Gowex’s fast growth, with a market value that surged from 49 million euros ($67 million) when it went public in 2010 to as much as 1.9 billion euros this year, was viewed as a rare success story in Spain. The stock was also one of the best performers on the MAB exchange, an alternative funding source for small companies in line with a government drive to promote financing options for businesses.
In a response to Gowex’s downfall, Yu said yesterday that Gotham City Research and Spain were “fortunate” that Garcia confessed.
“What of the 99.99% of other financial frauds, in which the CEOs and companies do not confess, when faced with allegations?” he asked.
Regulators should pay more attention to short sellers’ messages and investigate the companies they question, Yu said. CEOs and investment banks are just as biased as short sellers, he added.
“Gowex completely validates the critical role that short selling plays in the financial markets and the fact that regulators’ initial response should not be to shoot the messenger,” Yu said.
In the U.S., Gotham City Research has issued reports on Blucora Inc., Tile Shop Holdings Inc. and Ebix Inc. Blucora and Tile Shop are down more than 20 percent this year, while Ebix has fallen 21 percent since its high in March.
Research firms such as Gotham City, Prescience Point and Muddy Waters LLC study a company’s financial statements and try to profit by borrowing shares and selling them with the aim of buying the stock back at a lower price and pocketing the difference. Gotham City said in its report last week that it will make money from a retreat in Gowex shares.
“I’ve never seen so much attention paid to these little research companies,” said Karl Loomes, a London-based analyst at SunGard’s Astec Analytics, a securities-lending data and research company. “What they’re saying is the whole business model is make-believe. That’s very different from your Goldman Sachs or your HSBC saying there are some headwinds to earnings. The logic goes, well how many other little companies have these issues?”

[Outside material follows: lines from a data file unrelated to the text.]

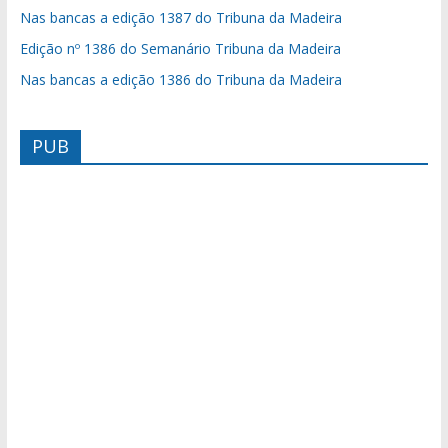
Nas bancas a edição 1387 do Tribuna da Madeira
Edição nº 1386 do Semanário Tribuna da Madeira
Nas bancas a edição 1386 do Tribuna da Madeira
PUB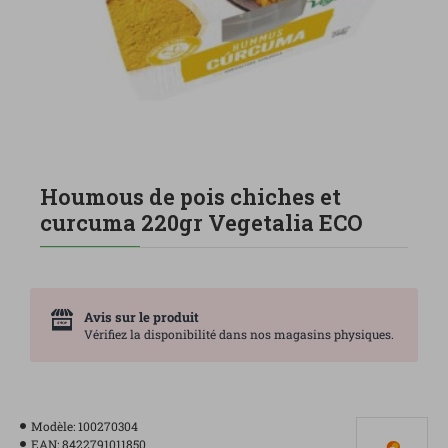
Houmous de pois chiches et
curcuma 220gr Vegetalia ECO
Avis sur le produit
Vérifiez la disponibilité dans nos magasins physiques.
Modèle:
100270304
EAN:
8422791011850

The number of Gowex shares borrowed and sold to speculate on declines reached a peak of 2.3 million on July 2, representing about 18.3 million euros in bearish bets, according to data from Markit Group Ltd. and Bloomberg. Short selling in the stock has increased from almost 570,000 at the beginning of April.
About 2.7 percent of Gowex’s outstanding shares are currently sold short, up from 0.8 percent in April, data from London-based Markit show.
“Short sellers are our first line of defense against the pump-and-dump artists,” said James J. Angel, a finance professor at Georgetown University whose research focuses on equity markets and regulation. “We need to have negative information incorporated into the stock prices to make sure they’re properly priced. And most of the time they’ve done their homework. They’re not right all the time, but they’re usually right.”